- 1879 Okunma
- 2 Yorum
- 0 Beğeni
MUTLULUK OYUNU
Şimdi size gerçekte çok “trajik” bir yanı olan bir oyundan bahsedeceğim : Üzerinde yaşadığımız dünyanın birçok yerinde , çocuk , genç , yetişkin , yaşlı ayrımı yapılmaksızın , her yaştan insanın oynadığı ; fakat bir türlü bunun bir “oyun” olduğunun farkına varamadığı bir oyun bu… Mutluluk oyunu…
Jonathan Nolan’ın senaryosunu yazdığı , Christopher Nolan’ın ise , yönetmenliğini üstlendiği “Memento” ( “Akıl Defteri” adıyla gösterime girdi . Bu kelimenin ( memento ) Türkçe’de benim bulabildiğim karşılığı , “yadigar” kelimesidir ) adlı , muhteşem zekasıyla öne çıkan filmde , filmin baş karakteri olan Leonard’ın ( Guy Pearce canlandırmıştı bu karakteri ) şöyle bir repliği vardı hatırladığım kadarıyla : “Mutlu olmak için herkes kendine yalan söyler .” Bu cümleden hareketle şunu söyleyebilirim : Kapitalist dünyamızda oynanan bütün mutluluk oyunları , bir yalanla başlıyor ; belki de tümüyle yalanlardan oluşuyor . Bir insanın en dürüst davranması gereken kişi , kendisidir . Düşünmeyi öğrendiğimden beri , inandığım en önemli cümlelerden biridir bu . Ben bu yüzden kendime – hemen hemen hiç ( aslında hiç söylediğimi hatırlamıyorum ) – yalan söylemem . Çünkü mutluluğu kendime yalan söyleyerek aramam , mutluluğu oyun oynayarak aramam . Peki , çağımızın insanı ne yapıyor ? Başkalarına yalan söylemenin yanı sıra , kendisine de sürekli olarak yalan söylüyor . Gündelik yaşamın içinde bulamadığı mutluluğu , siyahın en koyu tonlarındaki renklerden oluşan bu yalanlarda arıyor . Ve bence pek çok konuda hata yaptığı gibi , bu konuda da hata yapıyor . Bu aşamada son olarak şunu söylemek istiyorum : İnsanın , kendine yalan söyleyerek mutluluk arayacağı yerde , kendine itiraf ettiği , kişisel bir gerçekle acı çekmesi daha iyidir . Çünkü bu kişisel gerçeğin insana vereceği acı , kendisine söylediği herhangi bir yalanla mutlu olamayacağını anladığı anda duyacağı acıdan daha az şiddetli olacaktır…

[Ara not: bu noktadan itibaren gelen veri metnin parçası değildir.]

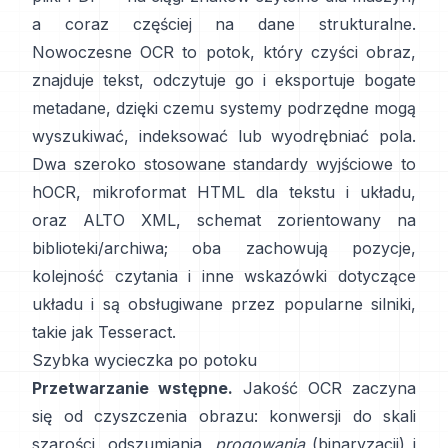
a coraz częściej na dane strukturalne.
Nowoczesne OCR to potok, który czyści obraz,
znajduje tekst, odczytuje go i eksportuje bogate
metadane, dzięki czemu systemy podrzędne mogą
wyszukiwać, indeksować lub wyodrębniać pola.
Dwa szeroko stosowane standardy wyjściowe to
hOCR
, mikroformat HTML dla tekstu i układu,
oraz
ALTO XML
, schemat zorientowany na
biblioteki/archiwa; oba zachowują pozycje,
kolejność czytania i inne wskazówki dotyczące
układu i są obsługiwane przez popularne silniki,
takie jak
Tesseract
.
Szybka wycieczka po potoku
Przetwarzanie wstępne.
Jakość OCR zaczyna
się od czyszczenia obrazu: konwersji do skali
szarości, odszumiania,
progowania
(binaryzacji) i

Sözünü ettiğim bu mutluluk oyunlarının doğasında çok önemli bir gerçek daha yatıyor : O da , bu oynanan oyunların sonucunda elde edilen şeyin “koca” bir hiç olmasıdır . Goethe’nin “Genç Werther’in Acıları” adlı , mektup-roman biçimindeki olağanüstü romanında şöyle bir cümlesi vardır : “Mutluluk yalnızca yüreğimizde mümkündür .” Oysa bahsi geçen mutluluk oyunlarının hiçbirinde yürekte hissedilen bir duygu yoktur . Lütfen , bana söyler misiniz ? Kısa süren , ciddiyetsiz ( iki insandan çok , iki bilinçsiz yaratığa yakışan anlamında ) ilişkilerin yaşandığı süreç boyunca – şu sıralarda böyle ilişkilere “aşk” diyorlar ( tabii ki , yine yanılıyorlar ) – kim yüreğinde parlak, aydınlık bir duygu yaşamıştır . Kim barda , diskotekte , gece kulübünde ( şimdilerde yaz ayları için özel olarak tasarlanmış “beach clublarda” ) dans ettiği süreç içerisinde yüreğinde parlak , aydınlık bir duygu yaşamıştır . İnsan , bu anaokulu seviyesindeki , hatta “seviyesizlik” seviyesindeki sözlerle bezenmiş ; tek düze , niteliksiz ve az emek harcanarak ortaya çıkarılmış bu şarkıları kulakları sağır edercesine dinlerken – üstelik sözleri ve müziği önemsemeden , “bilinçsizce” dinlerken – yüreğindeki hangi sesi duyabilir ki ; dahi Fransız besteci Georges Bizet’in müziği gibi , parlak ve aydınlık olan sesleri , yani mutluluğu duyabilsin !.. Mutluluk bir bilinçsizlik hali değil , aksine oldukça yüksek düzeyde bir bilinçlilik halidir… Üniversitede görmüş olduğum psikoloji derslerinden birinde , dersi anlatan öğretim üyesi , “iyimserlik” ile “Polyannacılık” adlı oyunun birbirine karıştırıldığını söylemişti . İyimserlik , masanın üzerinde duran ve içinde küçük bir parça ( bir dilimden küçük bir parça ) kek olan tabakta , “bütün” bir dilim keki görmektir. Polyannacılık ise , masanın üzerinde duran boş tabağın içinde “ bir dilim kek” görmektir . Mutluluk oyunu ise , çevrede hiçbir şey olmamasına rağmen , bir ev , evin içinde bir oda , odanın içinde bir masa ,masada bir sandalye , masanın üstünde bir tabak ve tabağın içinde de bir dilim kek görmektir . Yani kendi kendini kandırmanın zor bir yoludur mutluluk oyunu…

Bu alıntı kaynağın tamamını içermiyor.